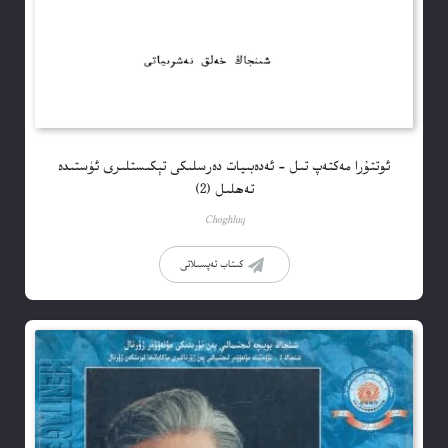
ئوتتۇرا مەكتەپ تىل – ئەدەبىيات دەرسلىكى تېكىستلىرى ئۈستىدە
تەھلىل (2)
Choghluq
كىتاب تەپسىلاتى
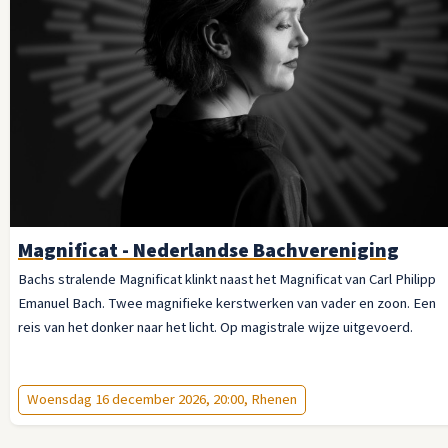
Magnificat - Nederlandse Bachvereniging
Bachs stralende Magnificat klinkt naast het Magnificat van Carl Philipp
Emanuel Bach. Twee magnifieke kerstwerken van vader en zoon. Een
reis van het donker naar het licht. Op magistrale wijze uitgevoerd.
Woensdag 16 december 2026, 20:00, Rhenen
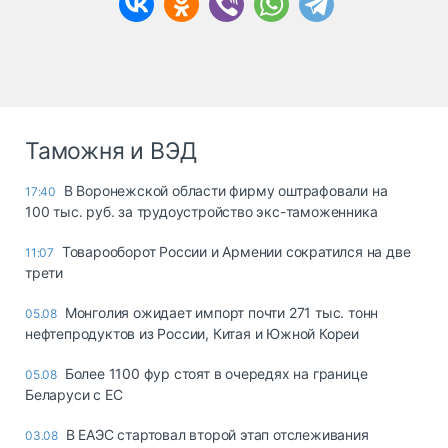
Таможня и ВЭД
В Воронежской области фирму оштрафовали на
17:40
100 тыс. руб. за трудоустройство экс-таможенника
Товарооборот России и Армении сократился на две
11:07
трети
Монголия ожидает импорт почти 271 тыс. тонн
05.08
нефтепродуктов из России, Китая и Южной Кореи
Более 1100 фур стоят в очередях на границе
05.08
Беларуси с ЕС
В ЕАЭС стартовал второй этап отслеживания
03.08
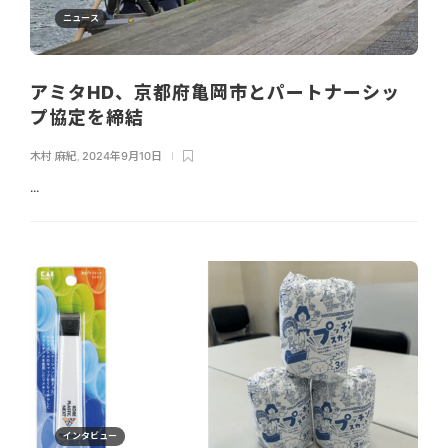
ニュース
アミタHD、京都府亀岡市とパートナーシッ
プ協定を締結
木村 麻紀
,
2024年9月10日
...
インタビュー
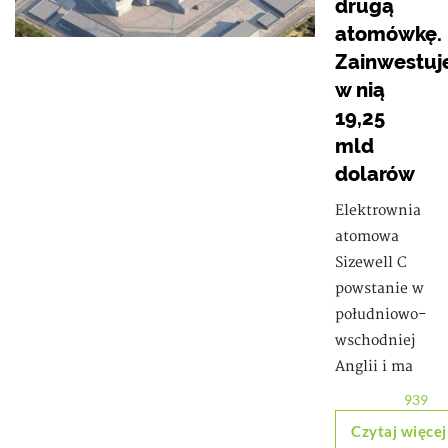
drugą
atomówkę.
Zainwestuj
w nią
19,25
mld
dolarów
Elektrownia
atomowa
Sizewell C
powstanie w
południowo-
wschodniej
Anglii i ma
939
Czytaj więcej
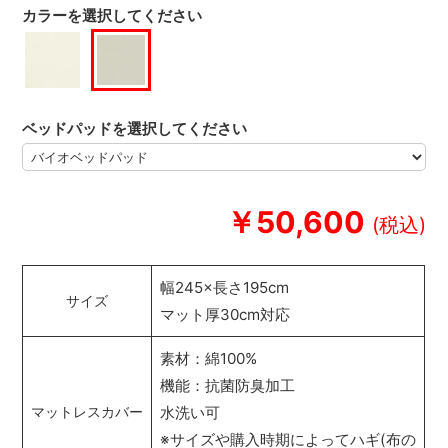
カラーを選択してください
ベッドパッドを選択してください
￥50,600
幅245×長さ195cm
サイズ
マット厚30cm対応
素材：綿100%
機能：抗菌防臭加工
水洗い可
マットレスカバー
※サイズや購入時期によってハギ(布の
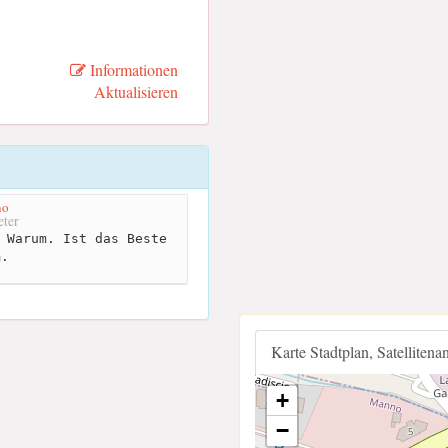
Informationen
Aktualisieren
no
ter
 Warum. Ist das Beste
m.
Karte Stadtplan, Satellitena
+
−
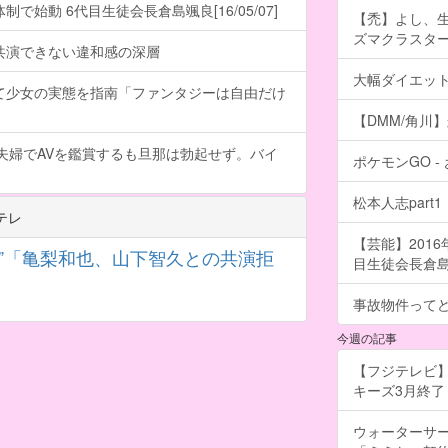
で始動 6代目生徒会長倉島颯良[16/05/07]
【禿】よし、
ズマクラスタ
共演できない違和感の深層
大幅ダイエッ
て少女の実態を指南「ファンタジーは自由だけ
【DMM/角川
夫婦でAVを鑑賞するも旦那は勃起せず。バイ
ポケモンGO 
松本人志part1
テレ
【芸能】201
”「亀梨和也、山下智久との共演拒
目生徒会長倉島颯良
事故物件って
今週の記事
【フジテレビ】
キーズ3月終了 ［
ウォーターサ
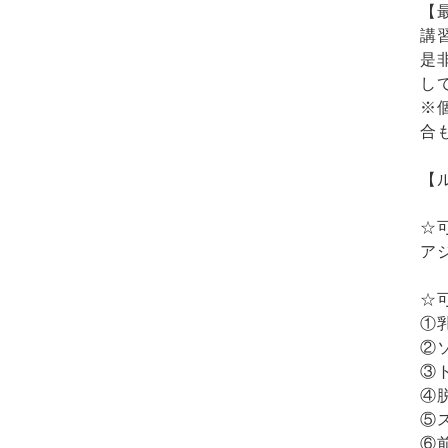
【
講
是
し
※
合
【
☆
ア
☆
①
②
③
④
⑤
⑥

────────────────────────────────────────

What you are asked to do: Collect the lines of the data that carry the word "России".

Your solution:
Товарооборот России и Армении сократился на две
нефтепродуктов из России, Китая и Южной Кореи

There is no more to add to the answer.